Table of Contents
- What is an SMSF?
- 1. You May Need Multiple Advisers to Establish and Manage Your SMSF
- 2. An SMSF Can Have Individual or Corporate Trustees
- 3. The SMSF Trust and Trust Deed are Important
- 4. You Must Register Your SMSF With the ATO
- 5. Your SMSF Will Need an ABN, Bank Account and Electronic Service Address
- 6. Your SMSF Needs an Exit Strategy
- Key Takeaways
Putting your money into a self-managed superannuation fund (SMSF) is one way to have more control over how your savings are invested for your retirement. However, as the name suggests, having an SMSF requires you to manage your own investments and be responsible for the compliance of the fund, making it significantly more complex than a workplace superannuation fund. This article will explain how SMSFs work and a few important considerations before setting up an SMSF.
What is an SMSF?
There are two main types of superannuation funds in Australia: traditional workplace superannuation funds (split into industry and retail funds) and self-managed superannuation funds (SMSFs). These funds are part of Australia’s superannuation regime, which involves compulsory contributions (currently a minimum of 12% of an employee’s income) being paid into the employee’s choice of super fund.
How Do SMSFs Work?
SMSFs are set up by the member, who also acts as the trustee. The trustee runs the fund with the sole purpose being their own financial benefit. They manage every aspect of the fund’s operations, from its investment strategy to administration, tax and legal requirements.

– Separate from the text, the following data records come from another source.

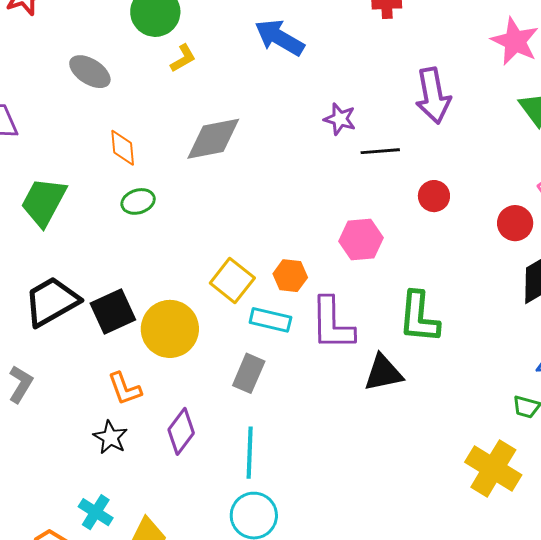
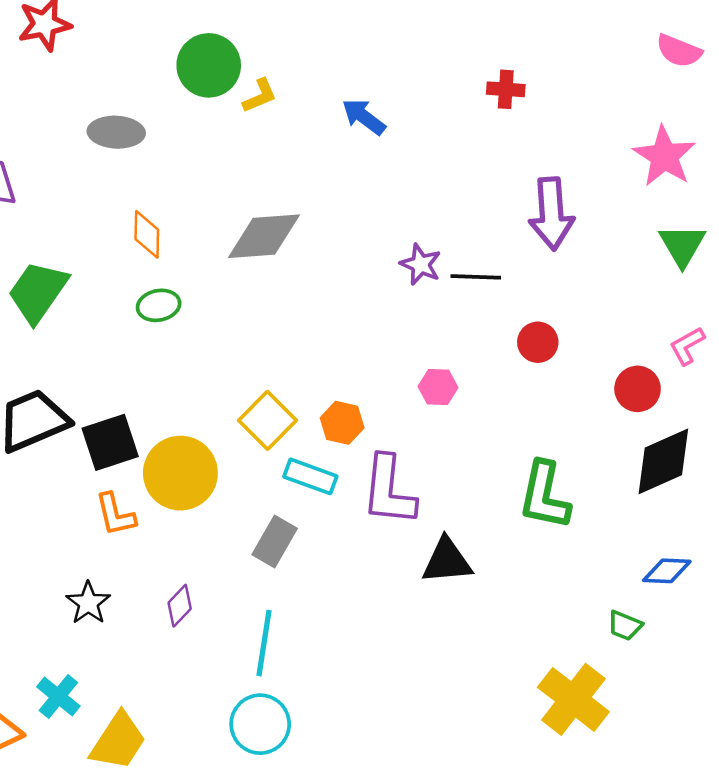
blue arrow: (279, 38) -> (364, 117), size x0.7
yellow L-shape: (183, 58) -> (260, 96), moved
gray ellipse: (90, 72) -> (116, 132), turned -36
purple star: (340, 119) -> (421, 264), moved
pink hexagon: (361, 240) -> (438, 387), size x0.7
green L-shape: (419, 317) -> (544, 496), moved
orange L-shape: (125, 389) -> (115, 515), moved
purple diamond: (181, 431) -> (180, 606), size x0.7

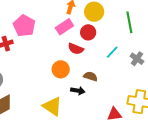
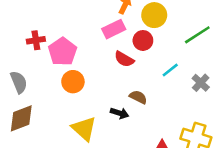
green line: (129, 22) -> (197, 35), turned 60
pink pentagon: (24, 26) -> (63, 52), moved
orange circle: (61, 69) -> (73, 82), moved

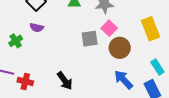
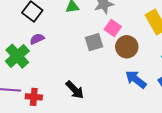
purple semicircle: (37, 28) -> (37, 39), turned 152
green cross: (16, 41) -> (17, 56), size x1.6

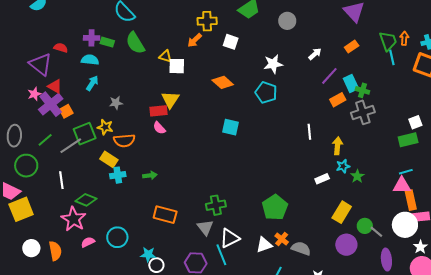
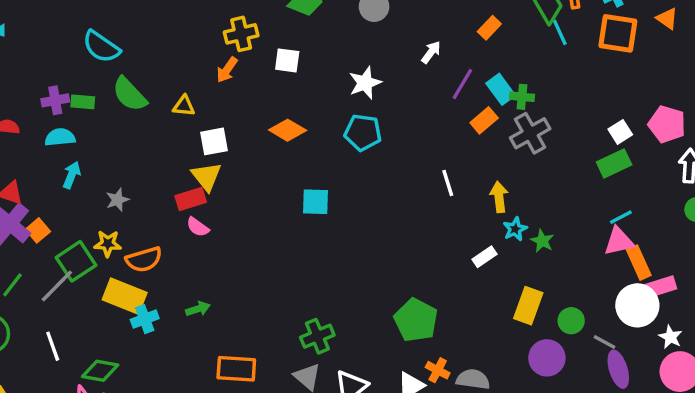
white square: (177, 66) -> (214, 141), moved
yellow rectangle: (109, 159) -> (125, 296), size x1.4
gray line: (376, 232) -> (605, 342), moved

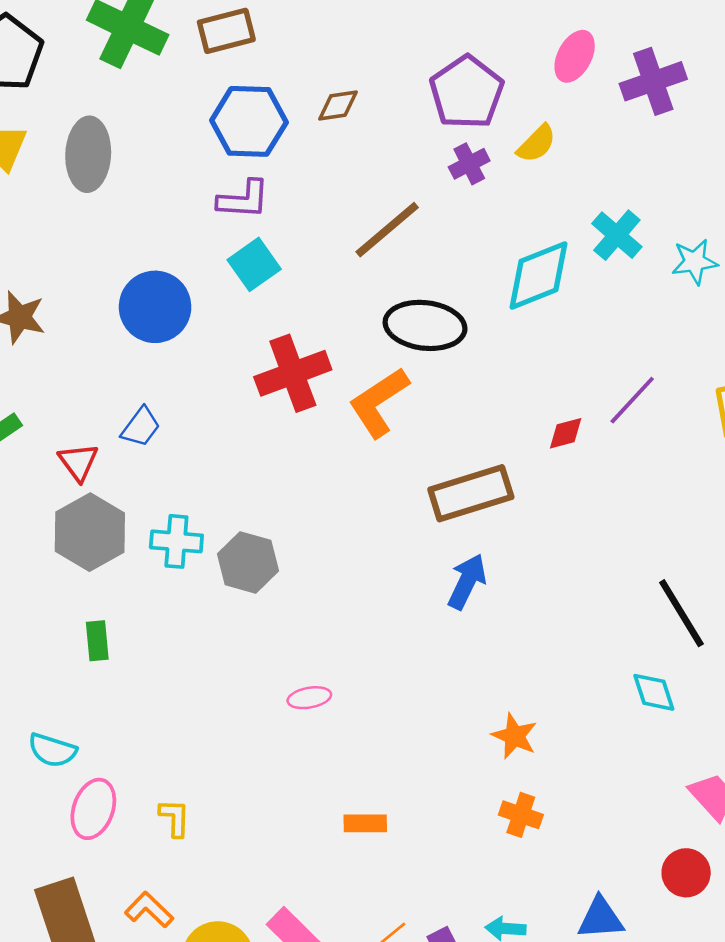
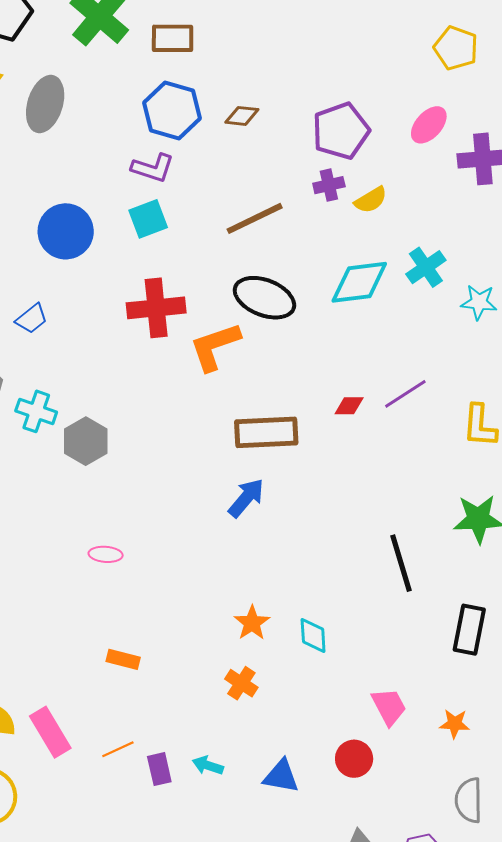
yellow semicircle: (537, 144) -> (371, 200), moved
cyan diamond: (654, 692) -> (313, 635), moved

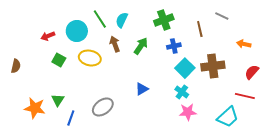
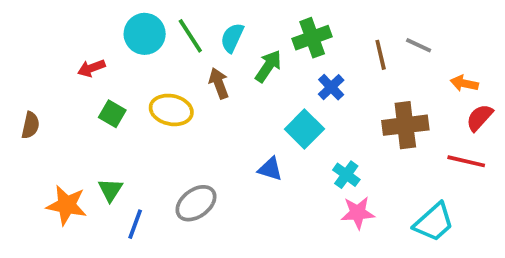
gray line: (222, 16) -> (419, 45), moved
cyan circle: (77, 31) -> (145, 34), moved
green arrow: (141, 46) -> (268, 66), moved
blue cross: (174, 46) -> (331, 87), turned -32
cyan square: (185, 68) -> (304, 129), moved
red semicircle: (252, 72) -> (480, 118), moved
blue triangle: (142, 89) -> (270, 169), turned 48
red line: (245, 96) -> (466, 161), moved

The table below summarises the differences between SMSFs and traditional workplace funds.
SMSF | Workplace fund | |
Control over investment strategy and selection | Complete control. | Limited control. |
Control of when to buy and sell investments | Complete control. | Limited control. |
Responsibility for compliance | You (or the trustee) are personally responsible. | Superfund trustee is responsible. |
Regulator | Australian Taxation Office (ATO). | Australian Prudential Regulation Authority (APRA). |
Time requirements | Very time consuming. | Not time consuming. |
Management and administration costs | Flat fees for platforms like Sharesight. Percentage fees on investment wraps/platforms. | Usually a percentage of total funds under management. Due to scale, the cost of administration is typically lower per member. |
Now that you have a basic understanding of how SMSFs work, here are a few important things you should know before you set up an SMSF.

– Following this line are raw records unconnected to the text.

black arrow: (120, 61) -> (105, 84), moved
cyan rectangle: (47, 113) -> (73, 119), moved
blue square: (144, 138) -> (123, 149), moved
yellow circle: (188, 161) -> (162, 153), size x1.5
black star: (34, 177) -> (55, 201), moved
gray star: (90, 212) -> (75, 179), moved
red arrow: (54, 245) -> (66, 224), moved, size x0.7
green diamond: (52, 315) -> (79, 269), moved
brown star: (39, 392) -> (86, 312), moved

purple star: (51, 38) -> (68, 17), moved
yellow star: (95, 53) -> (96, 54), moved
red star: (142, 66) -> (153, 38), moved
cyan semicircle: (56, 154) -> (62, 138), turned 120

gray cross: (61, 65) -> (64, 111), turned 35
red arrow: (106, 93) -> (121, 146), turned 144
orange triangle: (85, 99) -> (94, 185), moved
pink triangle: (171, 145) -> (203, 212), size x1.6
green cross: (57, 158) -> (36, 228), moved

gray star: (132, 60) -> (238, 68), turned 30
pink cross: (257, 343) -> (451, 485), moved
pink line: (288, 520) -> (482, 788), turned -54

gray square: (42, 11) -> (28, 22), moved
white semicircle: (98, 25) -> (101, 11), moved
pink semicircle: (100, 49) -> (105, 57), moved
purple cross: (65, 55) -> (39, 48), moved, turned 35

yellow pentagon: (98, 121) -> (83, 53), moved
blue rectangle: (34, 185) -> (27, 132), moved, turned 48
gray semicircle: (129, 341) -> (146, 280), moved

1. You May Need Multiple Advisers to Establish and Manage Your SMSF
There are several different types of professional advisers who may be of use in the establishment and ongoing management of your SMSF.
During Establishment
You may engage a:
- financial adviser for the preparation of your investment strategy, plus advice on different investment options;
- accountant to set up financial systems and prepare the SMSF’s annual accounts and operating statements;
- fund administrator for the establishment and ongoing management of your SMSF, including admin and reporting obligations; and
- legal practitioner to prepare or update your fund’s trust deed.
Post-Establishment
You may engage:
- an approved SMSF auditor to audit the fund; and
- a tax agent to provide taxation advice and help complete and lodge the fund’s annual return.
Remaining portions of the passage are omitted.